Dr. Novacek responded in an interview: "We've got Archaeopteryx, an early whale that lived on land and now this animal showing the transition from fish to tetrapod. What more do we need from the fossil record to show that the creationists are flatly wrong?"
 
That rules! I wish the drawing showed the whole creature and not just the front end, though.

When you see that picture... click on "Enlarge Photo" it will shows the whole drawing of the creature.

Quite very intresting to read. :)
 
Rose Immortal said:
That rules! I wish the drawing showed the whole creature and not just the front end, though.

Here are Panderichthys, Acanthostega, and Ichthyostega for comparison...

http://en.wikipedia.org/wiki/Image:Finny_original.svg , http://www.marcboulay.net/sculptures/Album dinosaures/slides/panderichthys.jpg (Panderichthys)

http://tolweb.org/tree/ToLimages/04_Acan_flesh_reconstruct.JPG (Acanthostega model)

http://www.geocities.com/CapeCanaveral/Galaxy/8152/PALEOBOOKBURPEEAMPHIBIAN2.JPG (Ichthyostega model)

Thanks for those links.

BTW...in this quote from the article: did this scientist misspeak as to what species he named? I thought the Archaeopteryx showed the transition between lizard and bird!

They were saying that the fossil they found is as important for the transition from water to land based life as the Archaeopteryx is for the transition between reptiles and birds and the whale ancestors are for the transition from land to water based life.
 
Rose Immortal said:
The back end kind of fades, though...

They gave a length of 4 to 9 feet. I guess they didn't find all of the tail bones, so they could only give a range for that part and showed it as fading in the picture.
 
long time ago there! That creature sure is odd looking and it sounds huge!
 
wow, interesting but I would like to have a question for you.

I'm sure that you know from several threads here that Christians beleives the earth is 6,000 years old but scientist confirmed that the fossils come from million years old...

:confused:
 
Some Christians believe that, Liebling. Others are just fine with science...I don't see any reason why God couldn't have created over billions of years. He IS omnipotent, after all. ;)

RedFox...I see what that sentence means now. Funny how one little comma placement can totally screw up the meaning if I don't hear it spoken out loud. ;)

And those are cool pics of the fossils! Thanks! :D
 
Very cool!

The only thing I don't like about the way this article is written is this:

In short, fishapod adds one more brick, and an especially important one, to the edifice of Darwinian evolution—and at the same time puts the so-called theory of intelligent design into even greater question than it already faces. That would be true if only because any designer who deliberately made such a queer fish would have been more of a practical joker than anything else. But it also demonstrates that while evolution has plenty of missing bits of evidence, they keep showing up all the time to strengthen it. Evolution is, as ID supporters love to say, "just" a theory. It also happens to be one of the most successful scientific theories in history, whose predictions of what should be found in the fossil record have been proven out… for the zillionth time.

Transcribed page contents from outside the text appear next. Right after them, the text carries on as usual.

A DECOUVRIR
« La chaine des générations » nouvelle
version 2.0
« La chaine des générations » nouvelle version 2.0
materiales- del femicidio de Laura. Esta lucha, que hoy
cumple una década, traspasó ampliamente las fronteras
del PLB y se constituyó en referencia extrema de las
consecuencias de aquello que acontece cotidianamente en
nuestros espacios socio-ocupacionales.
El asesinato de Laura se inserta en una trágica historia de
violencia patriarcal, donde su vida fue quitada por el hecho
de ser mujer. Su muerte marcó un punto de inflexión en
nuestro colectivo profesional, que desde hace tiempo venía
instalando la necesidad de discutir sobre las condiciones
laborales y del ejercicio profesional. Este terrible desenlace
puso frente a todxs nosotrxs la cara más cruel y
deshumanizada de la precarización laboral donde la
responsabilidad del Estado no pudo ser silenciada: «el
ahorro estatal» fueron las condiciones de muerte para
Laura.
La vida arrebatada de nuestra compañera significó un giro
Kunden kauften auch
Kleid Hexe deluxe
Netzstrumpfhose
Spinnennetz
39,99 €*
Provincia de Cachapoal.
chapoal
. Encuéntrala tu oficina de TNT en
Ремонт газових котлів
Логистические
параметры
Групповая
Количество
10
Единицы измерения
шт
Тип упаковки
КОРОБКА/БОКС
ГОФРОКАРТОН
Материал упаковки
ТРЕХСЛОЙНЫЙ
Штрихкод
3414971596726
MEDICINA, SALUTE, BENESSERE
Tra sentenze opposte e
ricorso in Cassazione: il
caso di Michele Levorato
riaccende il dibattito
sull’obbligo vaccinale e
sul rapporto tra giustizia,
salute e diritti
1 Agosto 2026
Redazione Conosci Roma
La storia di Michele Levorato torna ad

What I don't like is that this suggests that just because there's evolution that there cannot be a God.

It totally ignores the idea of "theistic evolution" which is supported by the Catholic Church and is NOT the same thing as "Intelligent Design" (i.e. creation science). Instead, it accepts both the science AND theology.

Besides...I think sometimes, in a kind-spirited way, God IS a practical joker. Just take a look at the platypus. ;)
 
Here, there are now a picture of a model of the fishapod and a diagram showing the details of its limb bones as well as the bones of the fins and legs of animals that came before and after the fishapod.

Yeah, I know that some people like the theistic evolution idea.
 
That's pretty cool. I especially liked the diagram that showed the bone structures of the fins/feet. As for how those back legs occurred, I would guess at some point the genetic coding for the front ones got duplicated in a good way?
 
Looks sort of a salamder (sp) , only bigger and monsterous.